Organized Labor Contract Negotiations

Published June 17, 2013 by Mayrbear's Lair


The negotiation process is complicated because all the parties involved want to win. The most effective methods of negotiation involve strategic planning. Tomal and Schilling (2013) suggested that strategic planning can help navigate the process by identifying and prioritizing major issues that require addressing and establishes goals to strive for that serve to improve conditions. Without strategic planning, incumbents waste valuable time which can result in an unproductive bargaining process (Tomal & Schilling, 2013).
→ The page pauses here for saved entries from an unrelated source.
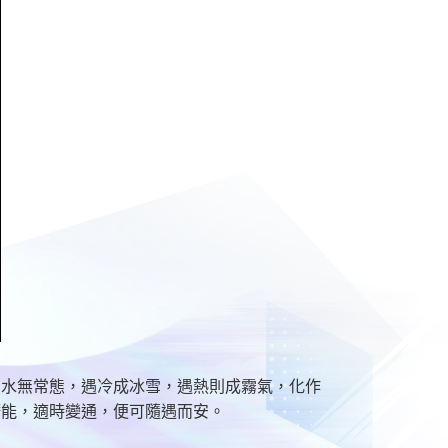
。水無常態，遇冷成冰雪，遇熱則成霧氣，化作
潛能，適時變通，便可隨遇而安。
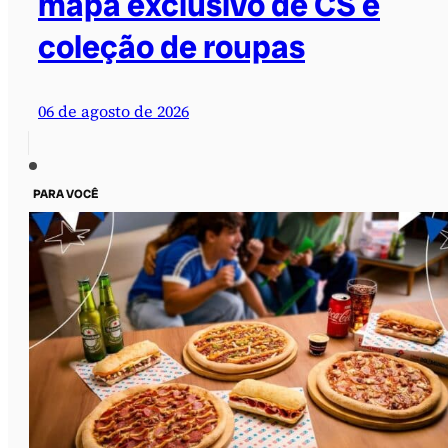
mapa exclusivo de CS e
coleção de roupas
06 de agosto de 2026
PARA VOCÊ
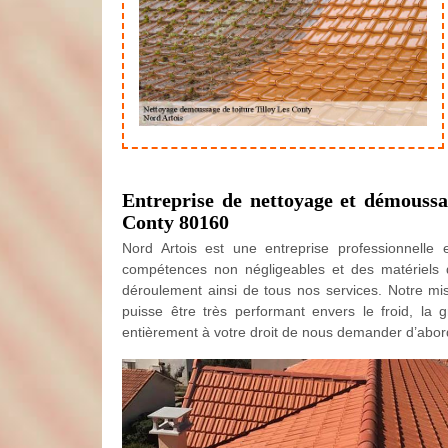
Entreprise de nettoyage et démoussag
Conty 80160
Nord Artois est une entreprise professionnell
compétences non négligeables et des matériels d
déroulement ainsi de tous nos services. Notre miss
puisse être très performant envers le froid, la 
entièrement à votre droit de nous demander d’abord 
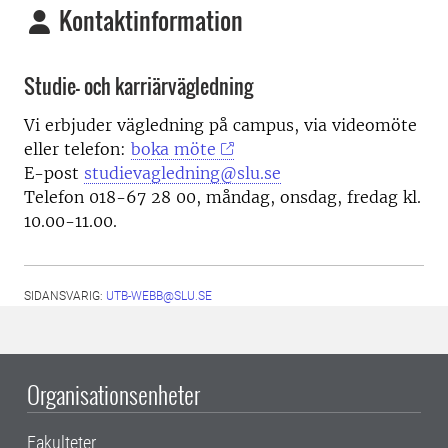
Kontaktinformation
Studie- och karriärvägledning
Vi erbjuder vägledning på campus, via videomöte
eller telefon:
boka möte
E-post
studievagledning@slu.se
Telefon 018-67 28 00, måndag, onsdag, fredag kl.
10.00-11.00.
SIDANSVARIG:
UTB-WEBB@SLU.SE
Organisationsenheter
Fakulteter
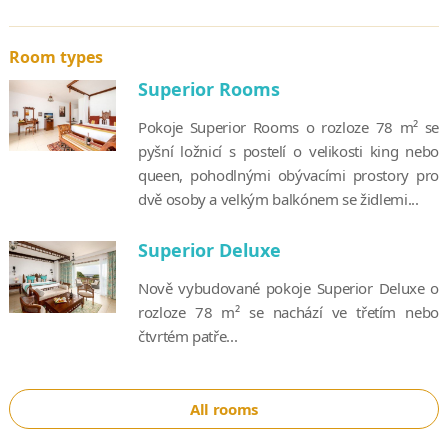
Room types
Superior Rooms
Pokoje Superior Rooms o rozloze 78 m² se
pyšní ložnicí s postelí o velikosti king nebo
queen, pohodlnými obývacími prostory pro
dvě osoby a velkým balkónem se židlemi...
Superior Deluxe
Nově vybudované pokoje Superior Deluxe o
rozloze 78 m² se nachází ve třetím nebo
čtvrtém patře...
All rooms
For example, in the negotiation process that involved the Writers Guild of America (WGA), network producers involved with this case study, claimed that the WGA representatives were not bargaining in good faith because after many attempts to begin the negotiation process nothing was achieved. It was clear that the two sides came to the table with fixed positions and neither side was willing to compromise. This was evident by the lack of progress they made each time they met and at times how quickly the meetings adjourned. This does not necessarily translate that the WGA was not bargaining in good faith merely that no one was willing to bend on important issues.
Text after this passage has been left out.